Both of those sites are custom coded. They are not off the shelf shopping carts. I think that you can get a custom coded cart for a couple thousand dollars. Hosting is nothing in comparison.


----------



## Vtec44 (Apr 24, 2006)

expo said:


> Both of those sites are custom coded. They are not off the shelf shopping carts. I think that you can get a custom coded cart for a couple thousand dollars. Hosting is nothing in comparison.


https://www.christianaudigier.com is made using AspDotNetStoreFront (TM) ML version 6.1.3.1, probably with source code option, $599.


Von Dutch Official Store looks very familiar, especially the extra image popup and some of the ASP file names. I just can't find the cart information anywhere, but it looks pretty off-the-shelf w/ some template mods.


----------



## Clockwise (Apr 12, 2007)

Vtec44 said:


> https://www.christianaudigier.com is made using AspDotNetStoreFront (TM) ML version 6.1.3.1, probably with source code option, $599.
> 
> 
> Von Dutch Official Store looks very familiar, especially the extra image popup and some of the ASP file names. I just can't find the cart information anywhere, but it looks pretty off-the-shelf w/ some template mods.


 
Hey thanks a lot for the reply. I am guessing it is fairly necessary to shell out the money for these carts to buy the attention of those willing to pay a premium for clothing? Meaning... I'm just not going to pull it off with Zencart for example?


----------



## Vtec44 (Apr 24, 2006)

That depends on how good you are at php. You can just change the template and give it a different layout.


----------



## Clockwise (Apr 12, 2007)

Vtec44 said:


> That depends on how good you are at php. You can just change the template and give it a different layout.
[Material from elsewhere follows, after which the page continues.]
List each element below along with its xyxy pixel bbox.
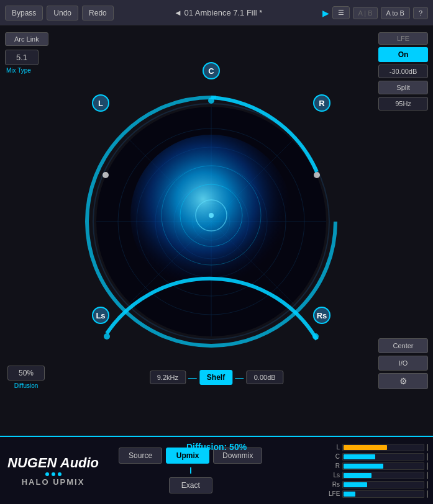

Is a site like the ones above something that the average web designer could pull off? Or is that a pretty advanced job?


----------



## aust1025 (Mar 1, 2007)

They are both pretty advanced and they are both designed in Dreamweaver.
You can tell what program they are designed in by the tell tale "MM" in certain lines of the code.

Dreamweaver has add-ins that allow you to download shopping carts and will automatically integrate the shopping cart into your site.


----------



## Vtec44 (Apr 24, 2006)

Clockwise said:


> Is a site like the ones above something that the average web designer could pull off? Or is that a pretty advanced job?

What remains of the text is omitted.